Qootia. Tomaz StolfaQootia - Tomaz began his demo with a video, which you can view on the website, and this describes his solution perfectly. Basically it is a real time game that the public can directly interact with via their mobile phone. The team first trialled the game during the World Cup and set up in 12 bars across 6 cities over a total of 45 matches. Users were encouraged to dial in to compete against other bars in a game of penalty shoot out. There were a number of innovative controls, but one that I thought was great, especially to get the crowd excited, was to scream down the phone to set the power of penalty shots. 95% of those that played did not opt out, which is phenomenal and has immediate implications for the gaming and advertising market.
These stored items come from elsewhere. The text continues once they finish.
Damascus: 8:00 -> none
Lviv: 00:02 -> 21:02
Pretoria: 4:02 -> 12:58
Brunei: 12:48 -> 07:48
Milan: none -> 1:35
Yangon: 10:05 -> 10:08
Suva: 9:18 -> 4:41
This is a lot of fun and had the audience playing very quickly to show how powerful this is as a concept. Based on voice technology, this isn’t about downloading an app or mobile web which means it’s ultimately accessible. Great to see old technology thought of in a new way.

Spodtronic. Mikko Linnamäki CEO - spodtronic.com - we all know about app store radio stations, in fact there are 480 apps for radios in the app stores currently. Mikko and his team decided to create one place for all these apps to live and generates income via advertising. This app would certainly be an attractive addition to the phone, giving you access to all the radio stations available via one single app. They have apps for most smartphone platforms and shared with us how important Nokia and Symbian were to them in terms of downloads and usage and showed a live waterfall infographic showing how many people were using their systems and on which platform. Nokia won hands down. IPhone obsessives – take note!
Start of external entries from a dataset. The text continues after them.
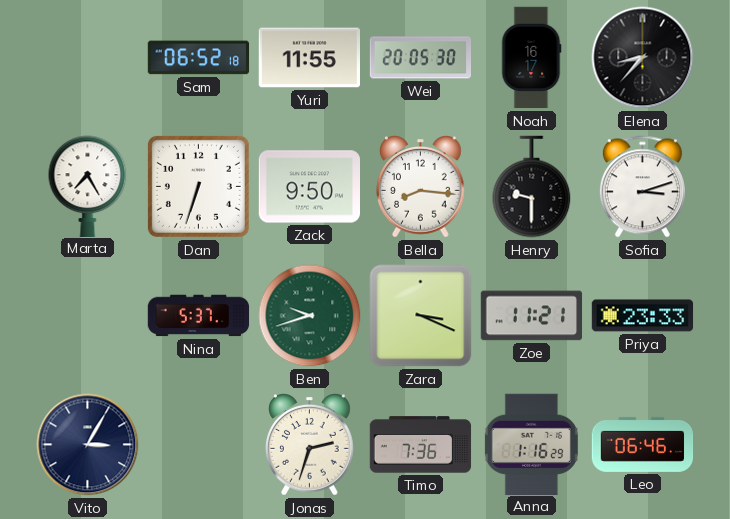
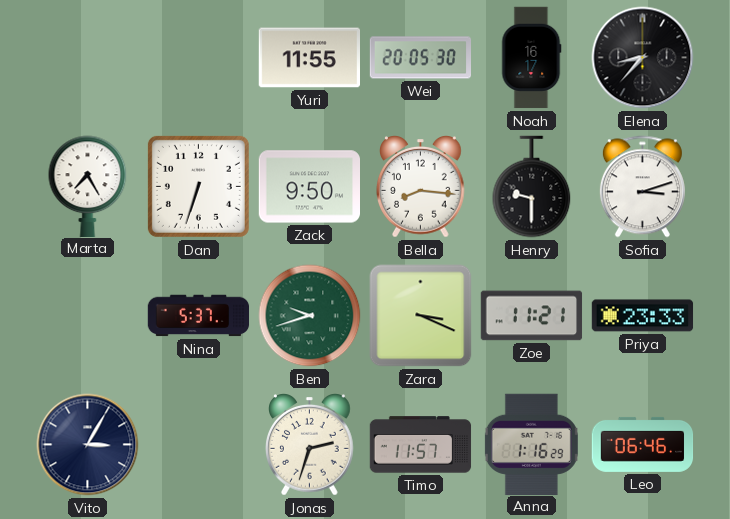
Sam: 06:52 -> none
Timo: 7:36 -> 11:57
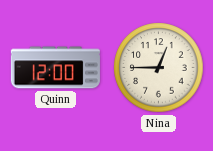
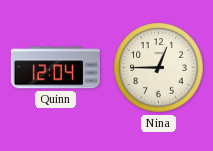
Quinn: 12:00 -> 12:04
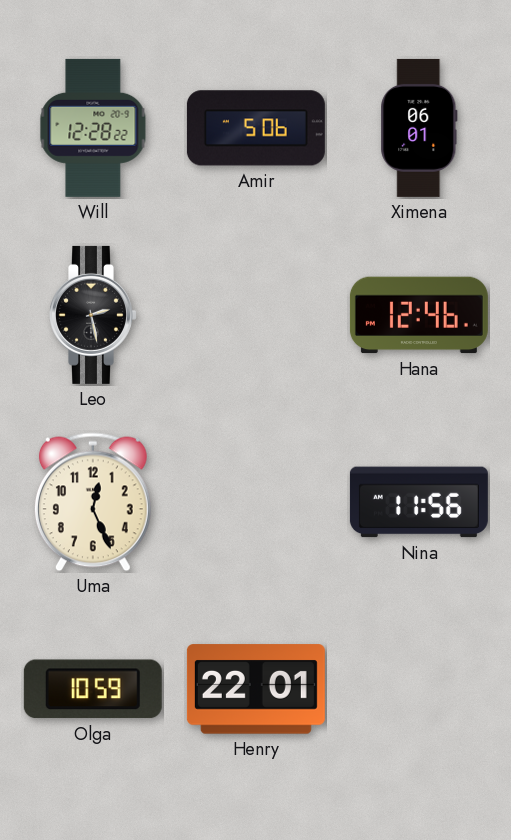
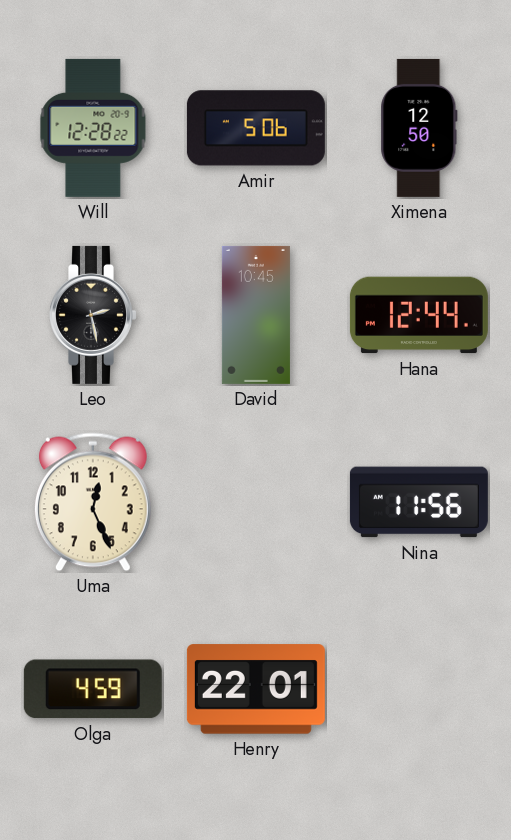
Ximena: 06:01 -> 12:50
David: none -> 10:45
Hana: 12:46 -> 12:44
Olga: 10:59 -> 4:59
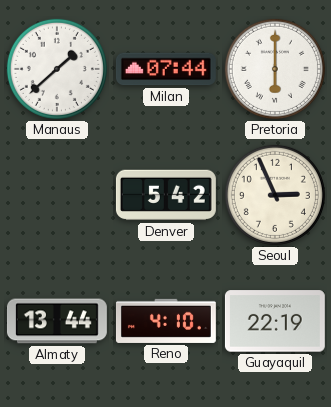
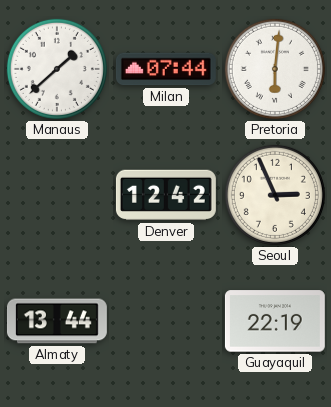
Pretoria: 6:00 -> 6:01
Denver: 5:42 -> 12:42
Reno: 4:10 -> none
Next for the 'Over night hack-a-thon' winners from Over the Air ....

Robot love. Mobile Monday London regular, Adam Cohen Rose - won Best Hardware Hack and Best Use of Other Features. Adam has a thing for robots. He likes to build them and this year at Over The Air, he built a robot out of Lego and devised a way for it to follow him around using the iPhone 4's face recognition software. The robot has a light sensor that picks up square on the iPhone 4 when it identifies a face ... hilarious demo, with many of the audience trying to trick the robot into following their face and rather than Adam’s. It showed a very human side to technology and also was a glimpse into how we might be interacting with machines in the future.

Lobster. Audience Favourite and Most Cheeky App Award - well it had to go to the Lobster App, demoed by Tom Hannen - an iPhone app (not approved and/or submitted we might add as we don’t think TFL would like it) that simulates the oyster card beep (I guess the team call this the lobster app beep…) and as seen in the video they showed us (see below), fools the bus driver. Great fun and kudos to the team for the pre-planning that went into this so that they had the time to go and do the filming. Follow the team’s antics here @lobsterapp.
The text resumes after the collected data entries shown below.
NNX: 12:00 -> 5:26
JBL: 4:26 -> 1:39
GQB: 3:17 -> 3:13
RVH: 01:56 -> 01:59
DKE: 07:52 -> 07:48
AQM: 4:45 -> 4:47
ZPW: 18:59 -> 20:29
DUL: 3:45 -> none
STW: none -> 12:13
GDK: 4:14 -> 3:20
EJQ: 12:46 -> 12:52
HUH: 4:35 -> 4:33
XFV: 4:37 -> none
And last but not least, we had drama from Ewan Spence. He likes to go a little over the top at Over The Air each year, and this year was no exception. Ok, so we didn’t have Cyber Men or Daleks this year, but I think I liked the Drone much better anyway. It was an innovative use of using an iPhone or iPad as a remote control able assisted by Ewan’s great comic timing. Ewan's drone was controlled remotely by iPhone and iPad, it had an on board video camera, and was definitely a show stealer and well deserved the Best in Show Award.  You can see them in action at Over The Air in the video below – it’s great fun and worth a peek.


So that’s another demo night over. A big thank you to LUMU Invest for sponsoring the event and for all the wonderful people who took the time to share with us what they’re up to. And a special thank you to the participants of the Over The Air  overnight hackathon who suffered sleep deprivation in order to entertain and inform us.